Grandeur et décadence de César Birotteau, la "bêtise de la vertu"

Grandeur et décadence, croissance et décroissance, tels sont, selon le narrateur de César Birotteau, les principes de tout être et de toute organisation. Il n’est pas de programme narratif plus limpide. Le récit s’ouvre, en décembre 1819, au faîte de la gloire du personnage éponyme, parfumeur et adjoint au maire du deuxième arrondissement de Paris ; il se clôt sur son décès. Il ne faut pourtant pas faire fi des tribulations de ce Christ de boutique, martyrisé sur la croix.
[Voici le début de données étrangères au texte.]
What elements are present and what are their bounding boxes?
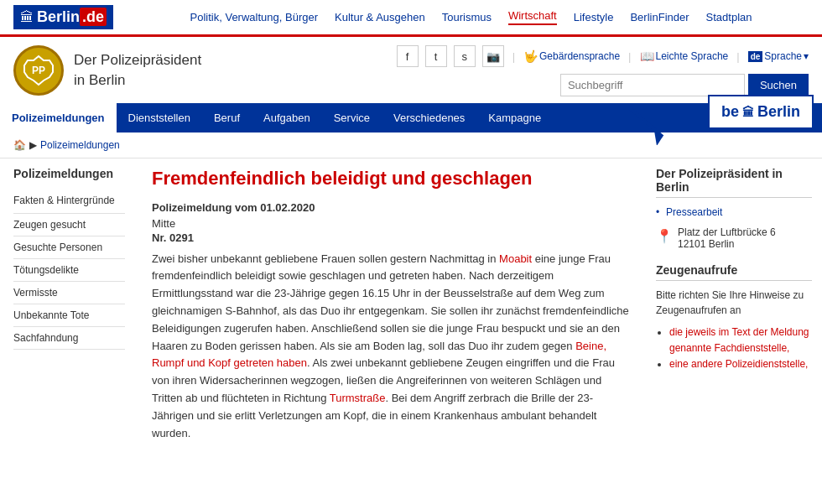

Cette décoration inspire au futur Chevalier de la Légion d’honneur les dépenses somptuaires d’un bal et lui donne un vertige d’ambition qui l’amène à risquer toute sa fortune. Ruiné par Sarah Gobseck, le notaire Roguin flaire en Birotteau une dupe potentielle. Le notaire déchu entraîne son « ami » dans sa débâcle : il s’entremet auprès de lui dans une affaire de spéculation immobilière, s’empare de toutes les économies du parfumeur qui ne lui avait pas demandé de reçu, et fuit à l’étranger. Du Tillet, ancien employé de César congédié pour vol, et maintenant admis dans les hautes sphères de la Banque, est l’instigateur caché de cette escroquerie. Mû par un désir de vengeance, il achève de perdre Birotteau en sapant son crédit auprès des banques avec l’aide desquelles le parfumeur aurait pu se tirer de ce mauvais pas. Cependant César, soutenu par le dévouement de son oncle Pillerault, de sa femme, de sa fille, de son commis Popinot qui, aidé du génial vendeur qu’est Gaudissart, commercialise son huile céphalique, aidé enfin par les six mille francs qu’offre Louis XVIII à ce vieux et fidèle royaliste, rembourse tous ses créanciers, est réhabilité en 1823 et reprend sa Légion d’honneur. Mais terrassé par tant d’émotion, il meurt au jour de son triomphe. Cependant la probité de Birotteau est également l’agent de sa mort anticipée : il s’est tué à rembourser tous ses créanciers alors que ce n’est pas l’usage. César Birotteau, c’est d’après Balzac la « bêtise de la vertu » (Faux départ de 1833, Pl., VI, 1120)

Source de cette notice : Balzac. La Comédie humaine. Edition critique en ligne.